Uiteindelijk ben ik volledig uitgeput weer een strand opgekropen. Te moe om nog maar iets verder te gaan. Op dit strand waren ook mensen maar ik was te ziek en te moe om me daar druk over te maken. Ook toen er daarna ook nog een grote auto het strand op kwam bleef ik gewoon liggen.
Dierverzorger Bas heeft mij van het strand opgeraapt en in een mand meegenomen met zijn auto naar het opvangcentrum van Sea Life Blankenberge. En daar begint mijn avontuur bij de mensen.
Na mijn aankomst bij het opvangcentrum ben ik onderzocht door de dierenarts en daarna kreeg ik een plekje in de quarantaine. Hier lag ik fijn onder een warmtelamp en werd ik met regelmaat gevoerd door de verzorgers. Zo had ik mijn buikje vol en warmte om mij heen. Na mij koud en hongerig avontuur op zee voelde dit echt goed. Omdat bleek dat ik ook nog infecties had kreeg ik ook medicijnen om die infecties te bestrijden. Dit hielp mij goed. Ook kreeg ik een stoere naam van mijn meter die vaak bij mij langs kwam. Zij noemde me ‘Gijsje het Grijsje’. De dierverzorgers noemde me Gijsje.
Na enkele weken was ik goed opgeknapt en alweer behoorlijk aangesterkt. Alleen had ik nog steeds geen idee hoe ik zelf moest eten. Omdat grijze zeehondjes dit in de natuur ook zelf moeten leren besloten de verzorgers mij niet meer te voeren met forced feeding maar gewoon mijn visjes in het water te gooien zodat ik ze zelf zou kunnen eten. Maar verwend als ik was liet ik mij liever bedienen. Ik huilde en huilde net zo lang totdat ze me weer kwamen voeren. Echter toen ze dit spelletje voor de vierde keer met me wilde spelen gaf ik het op en ben ik zelf de visjes maar gaan eten. En eigenlijk was dit helemaal niet zo moeilijk als ik gedacht had.
En tussen deze spelletjes door speelde ik regelmatig kiekeboe met mijn meter. Zij vond het geweldig als ik steeds voor het raampje van de quarantaine opdook om haar gedag te zeggen.
Nu ik zelf visjes kon eten kreeg ik er nog veel meer dan eerst en groeide ik nog sneller. Na een paar dagen mocht ik verhuizen naar de puppypool waar ik leuke vriendjes en vriendinnetjes leerde kennen. En nog een paar weekjes later mocht ik terug naar zee.

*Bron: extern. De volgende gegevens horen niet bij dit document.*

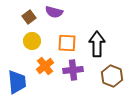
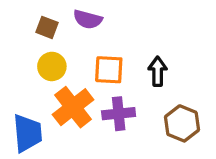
brown square: (29, 17) -> (47, 27), turned -32
black arrow: (97, 44) -> (158, 71), size x0.7
orange cross: (45, 66) -> (73, 107), size x1.4

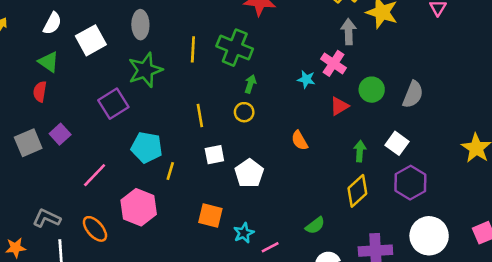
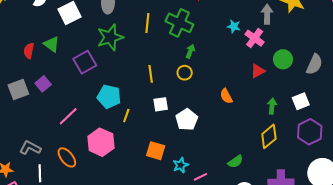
green triangle: (49, 62) -> (52, 44), moved
cyan star: (306, 79) -> (234, 26), moved
white square: (397, 143) -> (301, 101), turned 30

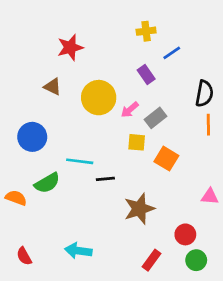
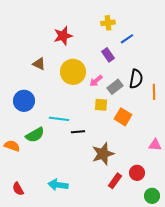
red star: (70, 47) -> (63, 36), moved
black semicircle: (204, 94) -> (136, 79), moved
red rectangle: (151, 260) -> (115, 181), moved
green circle: (196, 260) -> (152, 196), moved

Op 16 april mocht ik terug naar huis. Het was een heerlijke zonnige dag, echt een dag om uren in de golven te spelen, maar ineens lagen we op het droge. Ik werd gevangen in een houten kist en werd met een auto naar het strand gebracht. Eerst vond ik dit heel eng omdat ik niet wist wat er ging gebeuren. Maar mijn meter was juist heel vrolijk en zij vertelde mij dat ik naar de grote zee mocht. Omdat ik me niet veel herinnerde van voor de opvang dacht ik eerst dat zij een ander groter bad bedoelde. Maar ineens waren we op een echt strand. Ik voelde het zand tegen mijn flippers als ik ze door de kieren van de kist heen stak. Dat voelde veel fijner dan ik me herinnerde. En na een poosje ging de kist open en mocht ik er uit. Op mijn gemak bobberde ik naar de golven. Het koude water voelde heerlijk fris aan toen ik mijn snuit erin stak en de golf over mijn kop liet rollen. Snel ging ik verder in zee.
Op veilige afstand van de mensen op het strand wachtte ik op mijn maatje die er duidelijk langer over deed om bij de zee te komen. Ik zwom langzaam heen en weer langs de kust en zag dat mijn meter mijn beweging volgde. Dit was leuk om te zien. En toen mijn maatje eindelijk ook door de branding was zwom ik naar hem toe en nam ook hem mee de zee op. Kom maatje, we gaan naar huis, ik weet de weg!